Aim of the task
When you retype the records that follow, keep each word as it is and drop any pictures.

Data shown
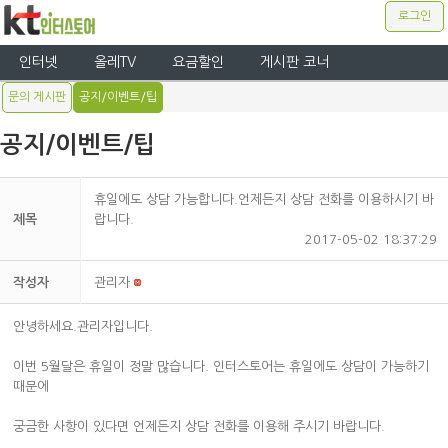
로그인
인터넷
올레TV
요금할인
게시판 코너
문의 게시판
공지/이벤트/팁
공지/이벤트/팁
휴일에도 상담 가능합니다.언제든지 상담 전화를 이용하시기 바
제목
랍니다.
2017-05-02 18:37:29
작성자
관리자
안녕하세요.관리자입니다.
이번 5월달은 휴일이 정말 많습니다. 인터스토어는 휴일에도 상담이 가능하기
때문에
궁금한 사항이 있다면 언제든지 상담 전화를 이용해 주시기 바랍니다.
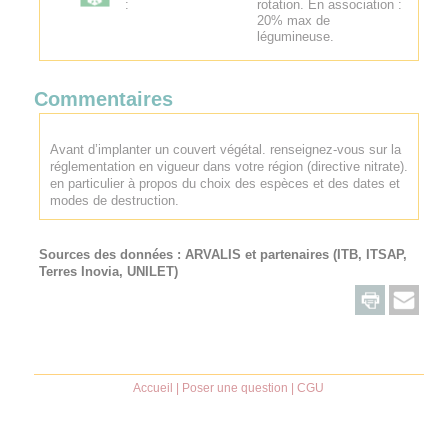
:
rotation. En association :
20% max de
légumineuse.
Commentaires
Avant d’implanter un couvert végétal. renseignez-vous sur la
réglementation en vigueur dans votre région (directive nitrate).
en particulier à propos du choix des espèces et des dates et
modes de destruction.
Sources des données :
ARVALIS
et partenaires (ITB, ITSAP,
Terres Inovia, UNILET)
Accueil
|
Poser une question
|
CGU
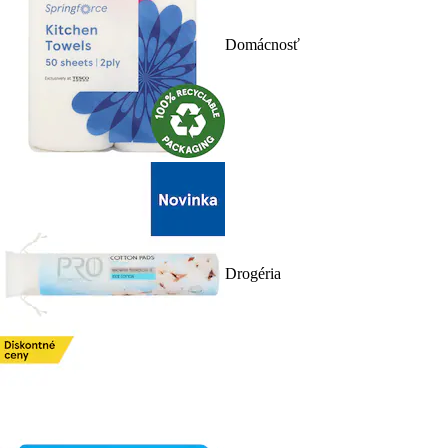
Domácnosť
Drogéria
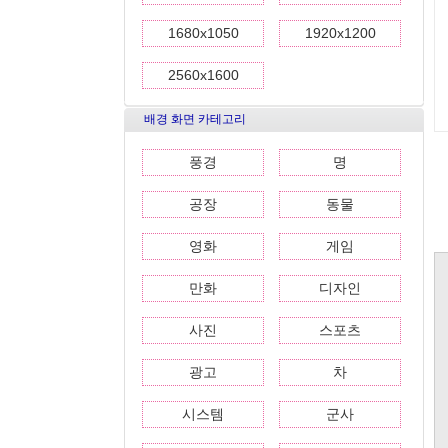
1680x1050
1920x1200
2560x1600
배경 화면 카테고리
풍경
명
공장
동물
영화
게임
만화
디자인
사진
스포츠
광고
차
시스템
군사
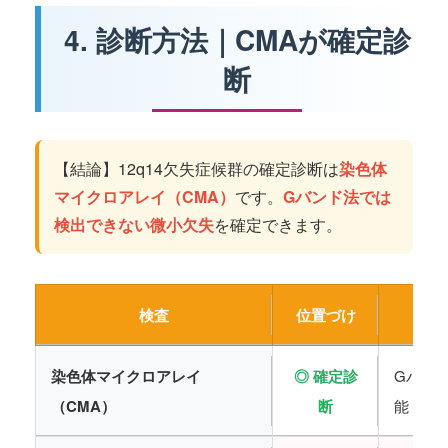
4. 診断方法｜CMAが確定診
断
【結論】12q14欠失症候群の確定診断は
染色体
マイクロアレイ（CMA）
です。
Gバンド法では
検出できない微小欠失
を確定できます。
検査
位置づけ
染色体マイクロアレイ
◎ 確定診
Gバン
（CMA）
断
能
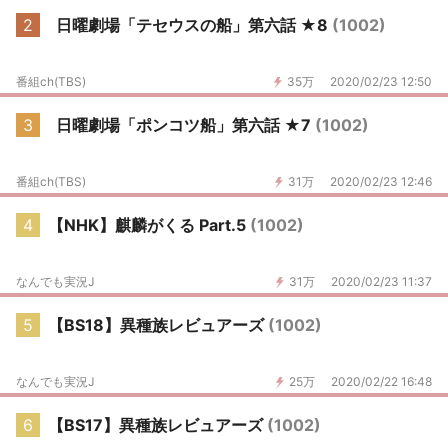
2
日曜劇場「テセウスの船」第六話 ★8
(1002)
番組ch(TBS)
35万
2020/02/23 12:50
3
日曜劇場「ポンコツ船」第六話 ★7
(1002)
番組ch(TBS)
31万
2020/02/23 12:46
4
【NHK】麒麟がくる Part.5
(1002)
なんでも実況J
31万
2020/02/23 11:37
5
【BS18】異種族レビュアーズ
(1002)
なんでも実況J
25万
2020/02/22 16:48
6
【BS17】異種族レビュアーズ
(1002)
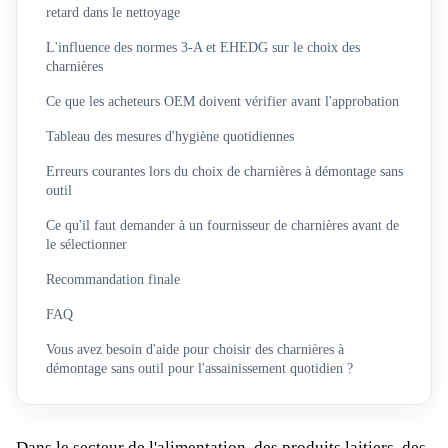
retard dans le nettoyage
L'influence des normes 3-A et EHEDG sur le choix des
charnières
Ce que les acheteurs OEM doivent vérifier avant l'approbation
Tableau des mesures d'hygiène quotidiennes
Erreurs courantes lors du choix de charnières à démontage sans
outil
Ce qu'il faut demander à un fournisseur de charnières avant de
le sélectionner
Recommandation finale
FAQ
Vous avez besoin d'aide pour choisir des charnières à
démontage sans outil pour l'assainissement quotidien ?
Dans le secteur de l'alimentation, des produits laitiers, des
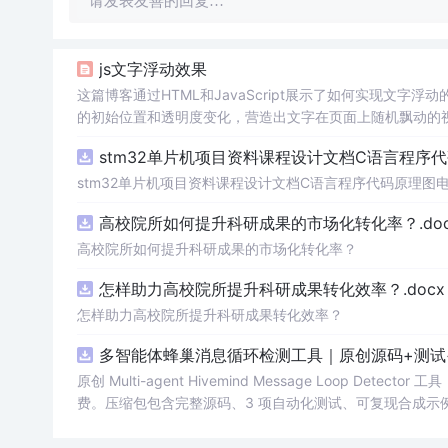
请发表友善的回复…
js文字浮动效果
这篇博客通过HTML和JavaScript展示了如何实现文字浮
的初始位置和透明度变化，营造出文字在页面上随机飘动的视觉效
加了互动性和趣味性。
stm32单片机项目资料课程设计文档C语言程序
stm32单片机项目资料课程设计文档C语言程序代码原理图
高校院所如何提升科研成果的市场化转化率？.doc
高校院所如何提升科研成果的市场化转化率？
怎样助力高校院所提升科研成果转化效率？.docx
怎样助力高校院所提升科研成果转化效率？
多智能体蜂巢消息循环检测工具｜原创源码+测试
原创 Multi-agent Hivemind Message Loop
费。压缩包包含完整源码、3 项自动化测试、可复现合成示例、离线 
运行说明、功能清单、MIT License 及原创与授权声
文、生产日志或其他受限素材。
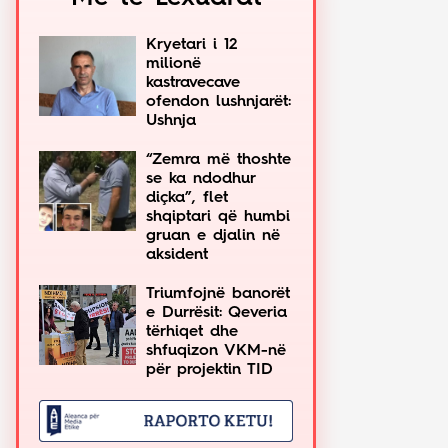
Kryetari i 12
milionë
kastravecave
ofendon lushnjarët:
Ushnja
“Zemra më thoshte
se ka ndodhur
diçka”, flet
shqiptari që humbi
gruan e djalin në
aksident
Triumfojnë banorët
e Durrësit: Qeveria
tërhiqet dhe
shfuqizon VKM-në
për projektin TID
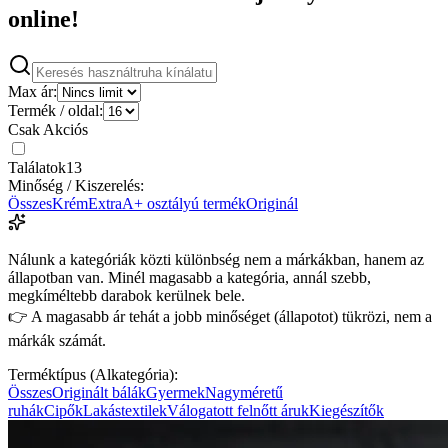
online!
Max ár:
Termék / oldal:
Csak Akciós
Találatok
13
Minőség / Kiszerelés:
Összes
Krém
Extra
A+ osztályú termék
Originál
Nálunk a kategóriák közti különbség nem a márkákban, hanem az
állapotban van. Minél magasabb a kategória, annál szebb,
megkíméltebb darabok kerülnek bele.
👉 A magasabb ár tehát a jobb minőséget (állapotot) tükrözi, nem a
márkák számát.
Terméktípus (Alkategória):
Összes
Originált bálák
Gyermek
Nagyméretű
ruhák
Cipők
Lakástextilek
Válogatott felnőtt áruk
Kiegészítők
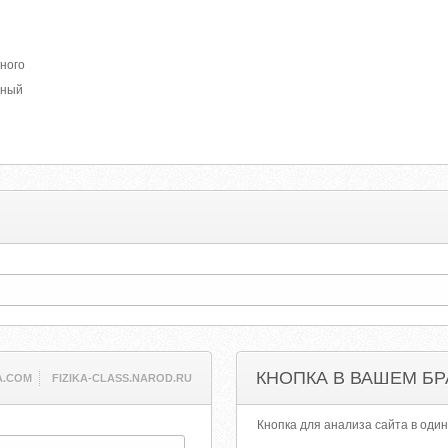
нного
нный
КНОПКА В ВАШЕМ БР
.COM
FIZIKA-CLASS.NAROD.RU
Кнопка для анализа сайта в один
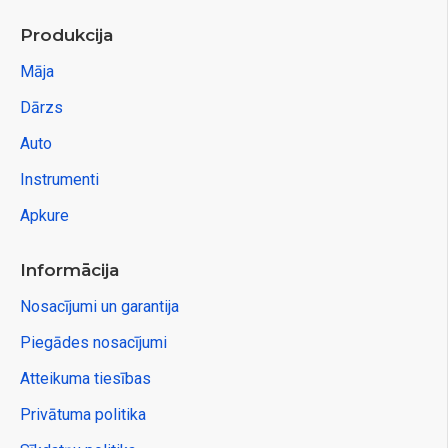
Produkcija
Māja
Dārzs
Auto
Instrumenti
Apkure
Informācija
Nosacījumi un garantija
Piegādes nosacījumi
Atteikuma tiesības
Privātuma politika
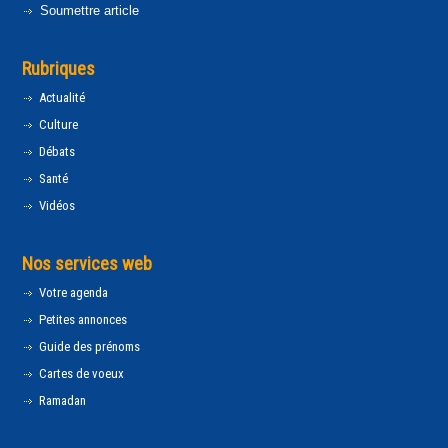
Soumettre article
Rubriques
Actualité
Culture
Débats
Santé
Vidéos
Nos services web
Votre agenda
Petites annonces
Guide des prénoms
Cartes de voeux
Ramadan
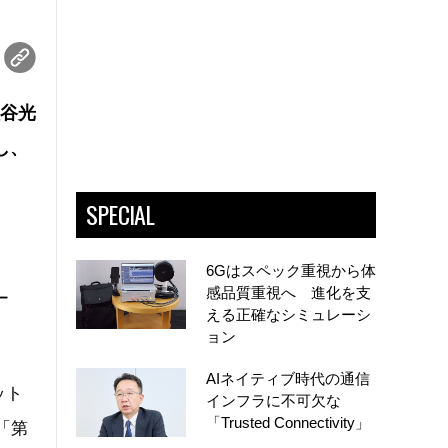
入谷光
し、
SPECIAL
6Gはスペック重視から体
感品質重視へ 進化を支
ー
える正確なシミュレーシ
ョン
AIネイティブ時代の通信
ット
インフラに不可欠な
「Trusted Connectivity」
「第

Written answer
로그인
인터넷
올레TV
요금할인
게시판 코너
문의 게시판
공지/이벤트/팁
공지/이벤트/팁
휴일에도 상담 가능합니다.언제든지 상담 전화를 이용하시기 바
제목
랍니다.
2017-05-02 18:37:29
작성자
관리자
안녕하세요.관리자입니다.
이번 5월달은 휴일이 정말 많습니다. 인터스토어는 휴일에도 상담이 가능하기
때문에
궁금한 사항이 있다면 언제든지 상담 전화를 이용해 주시기 바랍니다.
:
rotation. En association :
20% max de
légumineuse.
Commentaires
Avant d’implanter un couvert végétal. renseignez-vous sur la
réglementation en vigueur dans votre région (directive nitrate).
en particulier à propos du choix des espèces et des dates et
modes de destruction.
Sources des données :
ARVALIS
et partenaires (ITB, ITSAP,
Terres Inovia, UNILET)
Accueil
|
Poser une question
|
CGU
Domácnosť
Drogéria
1680x1050
1920x1200
2560x1600
배경 화면 카테고리
풍경
명
공장
동물
영화
게임
만화
디자인
사진
스포츠
광고
차
시스템
군사
4. 診断方法｜CMAが確定診
断
【結論】12q14欠失症候群の確定診断は
染色体
マイクロアレイ（CMA）
です。
Gバンド法では
検出できない微小欠失
を確定できます。
検査
位置づけ
染色体マイクロアレイ
◎ 確定診
Gバン
（CMA）
断
能
2
日曜劇場「テセウスの船」第六話 ★8
(1002)
番組ch(TBS)
35万
2020/02/23 12:50
3
日曜劇場「ポンコツ船」第六話 ★7
(1002)
番組ch(TBS)
31万
2020/02/23 12:46
4
【NHK】麒麟がくる Part.5
(1002)
なんでも実況J
31万
2020/02/23 11:37
5
【BS18】異種族レビュアーズ
(1002)
なんでも実況J
25万
2020/02/22 16:48
6
【BS17】異種族レビュアーズ
(1002)
retard dans le nettoyage
L'influence des normes 3-A et EHEDG sur le choix des
charnières
Ce que les acheteurs OEM doivent vérifier avant l'approbation
Tableau des mesures d'hygiène quotidiennes
Erreurs courantes lors du choix de charnières à démontage sans
outil
Ce qu'il faut demander à un fournisseur de charnières avant de
le sélectionner
Recommandation finale
FAQ
Vous avez besoin d'aide pour choisir des charnières à
démontage sans outil pour l'assainissement quotidien ?
Dans le secteur de l'alimentation, des produits laitiers, des
请发表友善的回复…
js文字浮动效果
这篇博客通过HTML和JavaScript展示了如何实现文字浮
的初始位置和透明度变化，营造出文字在页面上随机飘动的视觉效
加了互动性和趣味性。
stm32单片机项目资料课程设计文档C语言程序
stm32单片机项目资料课程设计文档C语言程序代码原理图
高校院所如何提升科研成果的市场化转化率？.doc
高校院所如何提升科研成果的市场化转化率？
怎样助力高校院所提升科研成果转化效率？.docx
怎样助力高校院所提升科研成果转化效率？
多智能体蜂巢消息循环检测工具｜原创源码+测试
原创 Multi-agent Hivemind Message Loop
费。压缩包包含完整源码、3 项自动化测试、可复现合成示例、离线 
运行说明、功能清单、MIT License 及原创与授权声
文、生产日志或其他受限素材。
Kryetari i 12
milionë
kastravecave
ofendon lushnjarët:
Ushnja
“Zemra më thoshte
se ka ndodhur
diçka”, flet
shqiptari që humbi
gruan e djalin në
aksident
Triumfojnë banorët
e Durrësit: Qeveria
tërhiqet dhe
shfuqizon VKM-në
për projektin TID
online!
Max ár:
Termék / oldal:
Csak Akciós
Találatok
13
Minőség / Kiszerelés:
Összes
Krém
Extra
A+ osztályú termék
Originál
Nálunk a kategóriák közti különbség nem a márkákban, hanem az
állapotban van. Minél magasabb a kategória, annál szebb,
megkíméltebb darabok kerülnek bele.
👉 A magasabb ár tehát a jobb minőséget (állapotot) tükrözi, nem a
márkák számát.
Terméktípus (Alkategória):
Összes
Originált bálák
Gyermek
Nagyméretű
ruhák
Cipők
Lakástextilek
Válogatott felnőtt áruk
Kiegészítők
нного
нный
КНОПКА В ВАШЕМ БР
.COM
FIZIKA-CLASS.NAROD.RU
Кнопка для анализа сайта в один
Produkcija
Māja
Dārzs
Auto
Instrumenti
Apkure
Informācija
Nosacījumi un garantija
Piegādes nosacījumi
Atteikuma tiesības
Privātuma politika
Soumettre article
Rubriques
Actualité
Culture
Débats
Santé
Vidéos
Nos services web
Votre agenda
Petites annonces
Guide des prénoms
Cartes de voeux
Ramadan
入谷光
し、
SPECIAL
6Gはスペック重視から体
感品質重視へ 進化を支
ー
える正確なシミュレーシ
ョン
AIネイティブ時代の通信
ット
インフラに不可欠な
「Trusted Connectivity」
「第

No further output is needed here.